Nurse practitioners trying to change the field for the better from within are meeting resistance and even hostility. Some nurse practitioners say “they fear professional reprisals for voicing their concerns.” One example is Texas-based nurse practitioner John Canion, who in 2018 worked with others to create a new professional organization that would in-part focus on standardizing and improving nurse-practitioner education. The American Association of Nurse Practitioners threatened the group with a copyright-infringement lawsuit.

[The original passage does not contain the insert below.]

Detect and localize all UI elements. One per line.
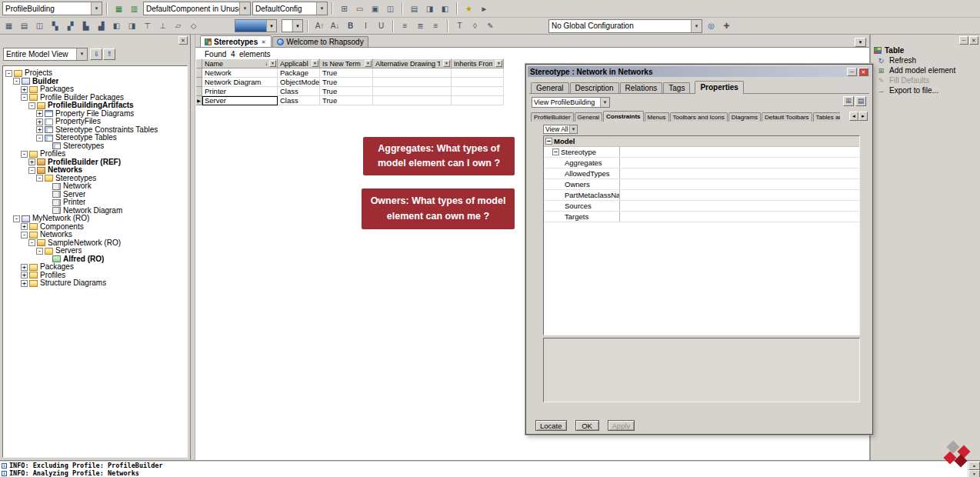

The financial news organization also published a companion episode of its Bloomberg Big Take Daily podcast called “Why You’ll Want to Know How Your Nurse Practitioner Was Trained.”
A growing concern
Expanding nonphysician providers’ scope of practice can make patients less safe, especially when health professionals present themselves in a way that makes it difficult for patients to understand their role or training.
AMA survey data shows that scope of practice tops the list of 2024 legislative priorities for medical association professionals surveyed, with 86% ranking it at the top of their legislative priority list.
The AMA is fighting scope creep, defending the practice of medicine against a wide array of inappropriate scope of practice bills so far this year. These efforts include measures that would allow optometrists to perform surgery, pharmacists to test for and prescribe medications for several conditions and bills that would allow them to treat substance-use disorder or even HIV outside a physician-led team.
Cost-cutting measures have driven a large amount of the growth in nurse practitioners and physician assistants in emergency medicine, despite research showing that these nonphysicians often deliver costlier care when practicing outside the physician-led care team.
A paper that the National Bureau of Economic Research published showed that Nurse practitioners delivering emergency care without physician supervision or collaboration in the Veterans Health Administration increased lengths of stay by 11% and raised 30-day preventable hospitalizations by 20% compared with emergency physicians.